Он вышел на крыльцо, подошел к саням, нагруженным пушниной, из-под сена вытащил начатую бутыль с водкой, налил в кружку и подал десятскому.

– Господи благослови,– перекрестился Кондрат,– дай вам бог здоровья... Добрый вы человек, Силантий Никифорович. Счастливой вам дороги...

Пестерин снова наполнил кружку, сам выпил, крякнул и спрятал бутыль под сено.

– Ну, будь здоров, старина, не поминай лихом. Жди к осени.– Он хлопнул нагайкой по голенищу, крикнул: – А ну, мужички, трогай! Закон – тайга, черпак – мера,– и привычно вскочил в сани.

Обоз не спеша, со скрипом тронулся с места.

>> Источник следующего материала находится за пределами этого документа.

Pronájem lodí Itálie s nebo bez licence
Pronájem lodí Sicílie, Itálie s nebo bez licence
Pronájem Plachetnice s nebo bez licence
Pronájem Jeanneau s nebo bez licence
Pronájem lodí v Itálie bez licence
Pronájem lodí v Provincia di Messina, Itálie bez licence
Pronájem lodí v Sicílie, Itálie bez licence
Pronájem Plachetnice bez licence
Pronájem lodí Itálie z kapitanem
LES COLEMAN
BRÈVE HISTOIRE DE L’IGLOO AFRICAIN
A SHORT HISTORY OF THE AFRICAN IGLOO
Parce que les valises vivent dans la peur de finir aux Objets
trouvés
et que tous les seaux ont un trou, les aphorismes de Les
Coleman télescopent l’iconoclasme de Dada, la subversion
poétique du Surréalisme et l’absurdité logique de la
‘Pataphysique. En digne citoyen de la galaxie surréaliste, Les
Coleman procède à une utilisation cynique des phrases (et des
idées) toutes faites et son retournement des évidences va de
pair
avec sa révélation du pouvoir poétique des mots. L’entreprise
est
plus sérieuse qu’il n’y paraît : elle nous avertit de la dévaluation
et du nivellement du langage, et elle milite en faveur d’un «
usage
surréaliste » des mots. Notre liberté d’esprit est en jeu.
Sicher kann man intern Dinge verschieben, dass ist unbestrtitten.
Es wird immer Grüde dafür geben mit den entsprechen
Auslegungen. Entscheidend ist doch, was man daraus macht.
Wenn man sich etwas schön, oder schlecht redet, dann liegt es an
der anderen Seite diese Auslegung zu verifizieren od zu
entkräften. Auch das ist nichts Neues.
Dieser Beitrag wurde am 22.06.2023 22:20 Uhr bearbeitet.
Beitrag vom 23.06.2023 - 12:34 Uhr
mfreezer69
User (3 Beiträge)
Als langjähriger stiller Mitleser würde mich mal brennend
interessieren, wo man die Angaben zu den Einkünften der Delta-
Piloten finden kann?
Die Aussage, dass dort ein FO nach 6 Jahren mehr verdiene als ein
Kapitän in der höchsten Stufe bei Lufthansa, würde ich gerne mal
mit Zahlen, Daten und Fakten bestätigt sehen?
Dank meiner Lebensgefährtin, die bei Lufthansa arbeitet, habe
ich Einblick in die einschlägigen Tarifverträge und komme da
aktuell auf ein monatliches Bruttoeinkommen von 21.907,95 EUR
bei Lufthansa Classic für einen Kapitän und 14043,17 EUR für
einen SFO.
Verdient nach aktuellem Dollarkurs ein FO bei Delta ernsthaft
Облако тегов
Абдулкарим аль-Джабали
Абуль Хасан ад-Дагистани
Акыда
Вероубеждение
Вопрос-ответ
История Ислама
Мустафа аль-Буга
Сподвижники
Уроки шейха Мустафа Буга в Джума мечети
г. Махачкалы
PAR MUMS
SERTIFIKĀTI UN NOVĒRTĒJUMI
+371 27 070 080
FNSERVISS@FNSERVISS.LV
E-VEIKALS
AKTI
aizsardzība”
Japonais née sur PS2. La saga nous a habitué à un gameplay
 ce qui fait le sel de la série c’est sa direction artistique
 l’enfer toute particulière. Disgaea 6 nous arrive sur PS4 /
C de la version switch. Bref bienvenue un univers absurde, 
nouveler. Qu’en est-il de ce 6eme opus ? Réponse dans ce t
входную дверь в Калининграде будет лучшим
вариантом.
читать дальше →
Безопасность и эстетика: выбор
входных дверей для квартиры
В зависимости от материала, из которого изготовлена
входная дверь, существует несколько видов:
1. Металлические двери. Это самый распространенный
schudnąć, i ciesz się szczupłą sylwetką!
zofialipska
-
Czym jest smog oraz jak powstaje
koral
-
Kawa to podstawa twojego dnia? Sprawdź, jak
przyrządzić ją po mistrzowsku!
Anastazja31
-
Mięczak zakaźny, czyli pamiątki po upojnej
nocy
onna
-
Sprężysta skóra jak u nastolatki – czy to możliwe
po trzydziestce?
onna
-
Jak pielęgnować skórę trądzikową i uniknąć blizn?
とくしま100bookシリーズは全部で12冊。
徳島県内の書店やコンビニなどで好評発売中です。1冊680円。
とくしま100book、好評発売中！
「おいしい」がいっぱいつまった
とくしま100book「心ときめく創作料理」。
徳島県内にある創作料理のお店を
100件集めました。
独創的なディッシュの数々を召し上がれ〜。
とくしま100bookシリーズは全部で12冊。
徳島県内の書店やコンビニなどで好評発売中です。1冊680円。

И опять налимашорцы глядели в маленькие мутные окна... Теперь через год будет этот праздник. Да и праздник ли? Кому праздник, а кому огорчение. С каждым годом Пестерин все скупее платил за пушнину, да и пушнины становилось все меньше...

Не поживился на этот раз и Кондрат. Надеялся он на клад, а клад-то мимо проскочил. Он стоял как вкопанный, хмуро глядел вслед уходящему обозу и думал:

«Весна придет, наищу золота побольше. Зарымов-то добрый, сказывают, человек да щедрый. Знает, что к чему. Золото купит. Как золото не купить? А тогда и деньги будут».

Глава седьмая

ЦАРСТВО ШАМАНОВ

Весной, когда в лесу растаял снег и чуть подсохла земля, лунным вечером Кондрат украдкой пошел к своему заветному месту. На знакомой лесной полянке, освещенной лунным светом, сплошной пеленой серела прошлогодняя трава. Опавшие листья осинника надежно укрывали вскопанный кусочек земли. Но Кондрат хорошо помнил, в каком месте поляна уже перерыта, а в каком не тронута.

Ночной прохладный воздух будто сковал ветки деревьев и кустов. В мертвой лесной тишине был отчетливо слышен каждый случайный звук.

Легкие облака, похожие на стаю серых лохматых филинов, медленно плыли с запада на восток. Изредка они закрывали луну, и тогда по поляне медвежьей шкурой проползала холодная тень. Когда луна пряталась за облака, Кондрат торопливо копал землю, а когда большой серебряной монетой она выплывала на чистое небо, он так же торопливо перебирал комки влажной земли, пальцами растирая их в мелкие крошки. И все твердое, что попадалось, боязливо оглядываясь, совал в карманы.

«Добрый человек Силантий Никифорович, не обманет. За мое золотишко денег привезет...– думал Кондрат.– И Зарымов не дурак. Знает, что к чему. Всю жизнь с золотом занимается. А я к приезду Силантия Никифоровича еще золотишка накопаю... Кондрата Антоновича тоже, брат, не обманешь. Десятским не зря выбирали. Уважают меня в деревне, за ум уважают, за распорядительность. Вот только не прознал бы кто про золотишко. Народ жадный, узнают – разворуют...»

К полуночи тучи постепенно заволокли все небо. Пропала луна. Потемнело. А Кондрат, ничего не видя перед собой, все еще лихорадочно копался в земле, на ощупь искал золото.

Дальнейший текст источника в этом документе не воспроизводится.